Why are our kids often at each other’s throats in the summer? The biggest cause of fighting during the long summer break is the fact that you’re spending a whole lot of time together. If external stresses increase—if there’s trouble at work, a bad break–up for one of your teens, or you’re caring for a sickly relative, for example—so does the tension inside your house. We all start to feel boxed in when this happens, and it’s easy to lose your temper at moments like these. Your kids begin to act out, too—the typical pattern of name–calling, teasing, criticizing and bossing each other around increases until the atmosphere is thick with everyone’s annoyance and bad feelings.
“When your kids are bored and there’s nothing to do, understand that it’s also an activity to pick on their brother or sister—and to get some reaction from you.”
Here are some tips to calm the environment if you find you’re consistently getting on each other’s nerves during the summer.
1. Stop, breathe, and do not react. Don’t respond until you’ve given yourself that moment of pause to think about what you want to say. You don’t have to respond to your kids just because they’re yelling at you. You always have a choice how you respond to your children’s behavior. You don’t have to go to their level and scream or slam doors. As James Lehman says, “You don’t have to attend every fight you’re invited to.” Believe me, I know it’s hard when your kids get in your face. The natural reaction would be to just do it back, whether it’s name–calling, saying hurtful things, or issuing ineffective ultimatums, like “You’re grounded for the summer.” So take those few seconds to pause and think. Take a time out if you need one—and above all, don’t sink to your child’s level of immature communication if at all possible.

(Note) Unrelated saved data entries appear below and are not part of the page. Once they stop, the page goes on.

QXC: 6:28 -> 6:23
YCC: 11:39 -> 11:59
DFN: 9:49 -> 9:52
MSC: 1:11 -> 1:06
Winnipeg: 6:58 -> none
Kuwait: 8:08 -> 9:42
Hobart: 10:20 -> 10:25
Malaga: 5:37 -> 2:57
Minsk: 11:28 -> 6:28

2. Respond with a question rather than a snap judgment: So instead of screaming back at your child, after you stop, breathe and pause, say to yourself, “What’s going on here? What’s a better way for me to respond?” To your child, you can say, “Let’s come back to this discussion once everybody calms down. We’re not going there right now because nothing good is going to come out of the conversation when everyone’s upset. When you can come back, we can talk about this in a calm way and work things out.”
3. Make a conscious decision to change: You, the parent, have to make a conscious decision that this summer is not going to be a constant fight with your child. And if you don’t want it to be about arguing and fighting, then you have a role to play in making that happen. That means you’re not trying to control your child and tell him how to be—rather, you’re deciding how you’re going to be. Take a position of responsibility around how you’re going to act. If you’re reactive and just go with the knee jerk, that’s not taking charge of yourself.

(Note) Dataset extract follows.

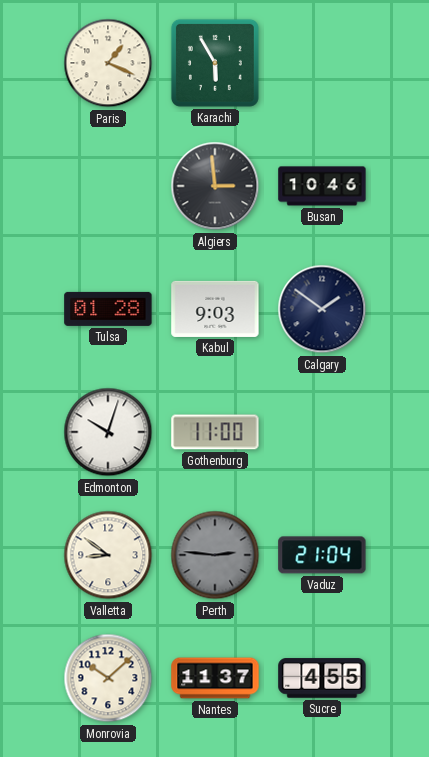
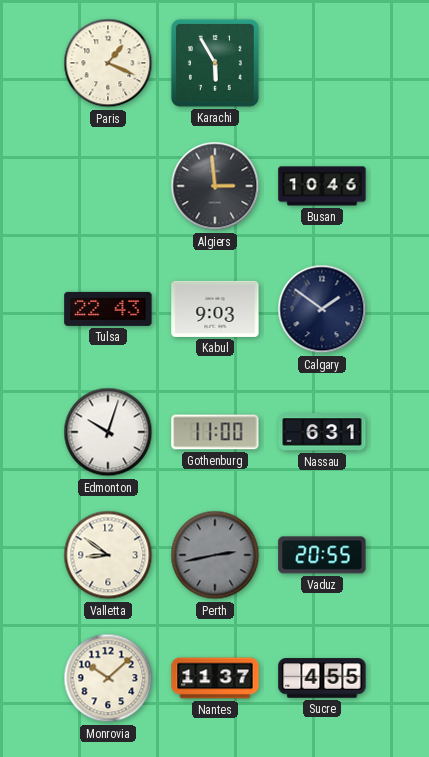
Tulsa: 01:28 -> 22:43
Nassau: none -> 6:31
Perth: 2:46 -> 2:43
Vaduz: 21:04 -> 20:55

You’ll have a much better response if you can stop and think, “How can I best respond to this? How will I get a better result?” That doesn’t mean you will—it just means that you are going to be that person you want to be if you looked in the mirror—no matter how your kids are behaving.
When I give this advice to my clients, sometimes they say to me, “How can I do that, Debbie? It’s impossible; I can’t.” But time and time again, I’ve seen parents surprised at what a difference it makes when you commit to being that calm person in response to the upset.

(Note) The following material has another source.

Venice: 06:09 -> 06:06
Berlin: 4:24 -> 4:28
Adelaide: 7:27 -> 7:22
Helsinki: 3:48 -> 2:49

4. Get on the roof—and get perspective. Recognize how you react when you feel closed in, then try doing things a new way. As I say, “Instead of hitting the roof, head for the roof.” What that means is that when things get too crazy, imagine taking yourself out of the fray by going up onto your roof. Look down at your kids and your family—and all your reactions to each other. Try to really see more objectively what’s going on. What are the patterns in your family that might be contributing to the fighting? Once you understand your own part of the dance, you are that much closer to a peaceful home life. And when you can change your part of that pattern, others in your family might step up and follow your lead.
So for example, you’ll see teenagers in particular constantly provoking fights with their parents. These adolescents are often feeding into it, because they’re connected to their parents this way. Your job is to not react and feed that part of your child. Give him or her appropriate attention, but don’t indulge screaming matches because then they’re just going to keep coming back for more.
If you find your kids are on top of each other all summer, it’s possible they don’t have enough time away from each other and need more structure in their days. When they’re bored and there’s nothing to do, understand that it’s also an activity to pick on their brother or sister—and to get some reaction from you. Part of it is that your kids want a reaction from you because, again, it keeps them connected to you—even if it’s negative attention.
You can’t stop your kids from arguing, but you can influence them to argue less. Make it one of your goals to structure things more. Try to make sure they have some away time from each other. Work to manage time a little better so your kids are not on top of each other all the time—that in itself will help. Older teens might get a part–time job, and younger kids might sign up for a day camp, for example.
If what they’re doing is just typical sibling bickering, the rule of thumb is to more or less stay out of it. You can say things like, “You guys need to solve this problem if you want to watch the TV at all.” So in this way, your kids are motivated to solve their own problems because they’re not going to have access to something if they don’t. You can also say, “You guys can keep fighting, but you need to do it out of this room because I don’t want to hear all the noise.” You’re not giving them negative attention and you’re not getting into their triangle. And that’s essentially what they want you to do—be pulled in and side with one of them. And that, ultimately, will cause real sibling hostility if it continues to happen, because one child will feel like, “Mom always favored my brother over me.” Don’t take sides, because when you do, you create an odd–man–out situation.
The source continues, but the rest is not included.